Néstor González Díez, MSc
- Fluid Dynamics
Safety, availability and operability are key performance indicators for operators of industrial facilities. In the design phase this is the concern of engineering contractors, who design these facilities, and equipment manufacturers. Design evaluation, trouble shooting and R&D are all relevant in the current installations and installations of the future.
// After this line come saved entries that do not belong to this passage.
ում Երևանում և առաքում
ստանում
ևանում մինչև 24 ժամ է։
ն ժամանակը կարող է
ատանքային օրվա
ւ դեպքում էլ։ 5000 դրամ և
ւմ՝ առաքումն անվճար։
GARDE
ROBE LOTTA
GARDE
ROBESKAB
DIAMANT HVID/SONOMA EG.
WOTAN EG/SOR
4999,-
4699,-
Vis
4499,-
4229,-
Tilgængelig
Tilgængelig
Simulation is an important tool in the analysis of transient operations (e.g. shutdown) and the evaluation of process dynamics at steady state operating conditions (e.g. stability and controllability) of turbo machinery installations. The TNO Flow & Structural Dynamics department performs dynamic response analyses for oil & gas production facilities, petrochemical plants; in general process installations. This analysis focusses on the interaction between fluid machinery and the installation, which includes the tuning of the fluid machinery to the required operating conditions, the control of the installation (capacity and anti surge control), and the consequences of exceptional and extreme operating conditions such as emergency shutdown. Additionally, TNO offers research in several fields related to turbo machinery, e.g. noise and vibration control, material performance, new fields of application (FLNG, CO2).
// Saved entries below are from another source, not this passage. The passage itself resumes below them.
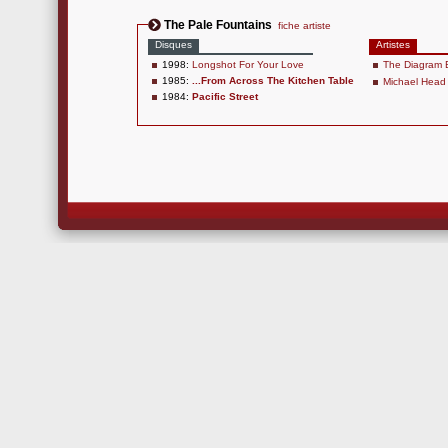
The Pale Fountains
fiche artiste
Disques
Artistes
1998:
Longshot For Your Love
The Diagram 
1985:
...From Across The Kitchen Table
Michael Head
1984:
Pacific Street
The dynamic response analysis, the so-called System Dynamics Simulations (SDS) have been applied in front-end engineering, detailed engineering, commissioning and trouble shooting. SDS analyses have been applied to cover a wide variety of operational issues that were reported by our clients. This can range from plant availability and process stability (limit cycling, surge) to dynamic operating procedures (start-up/shutdown, ESD, up-set conditions) and the effect of failures of equipment. In order to deliver this range of services, a dedicated simulation tool has been developed within the PULSIM simulation environment. PULSIM/SDS uses an integrated system approach to predict the dynamic behaviour of the system or process. This is realized by simulating the flow in the pipe system, flow lines, and process equipment. Special simulation elements have been developed for modeling fluid machinery, including a surge cycle model, and process control functions, including anti surge control.
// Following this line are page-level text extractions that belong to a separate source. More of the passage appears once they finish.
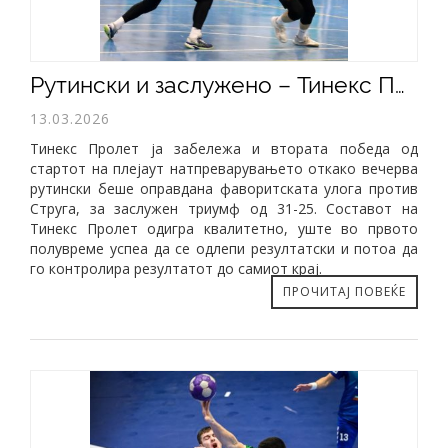
Рутински и заслужено – Тинекс Пролет славеше над Струга
13.03.2026
Тинекс Пролет ја забележа и втората победа од
стартот на плејаут натпреварувањето откако вечерва
рутински беше оправдана фаворитската улога против
Струга, за заслужен триумф од 31-25. Составот на
Тинекс Пролет одигра квалитетно, уште во првото
полувреме успеа да се одлепи резултатски и потоа да
го контролира резултатот до самиот крај.
ПРОЧИТАЈ ПОВЕЌЕ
Because of a wide range of expertise in various fields related to turbomachinery, TNO can offer multidisciplinary research projects combining knowledge of for example flow/structural dynamics, material performance and cryogenic conditions. With this possibility, a wide range of (fundamental) issues in the field of turbo machinery can be addressed and has already been applied in the past. For example, a root cause analysis of a compressor failure has been carried out by combining numerical simulation for the analysis of acoustics and flow and material testing and analysis of samples of an impeller. These kind of analyses have lead to a research programme in high frequent pulsation and vibrations inside centrifugal compressors.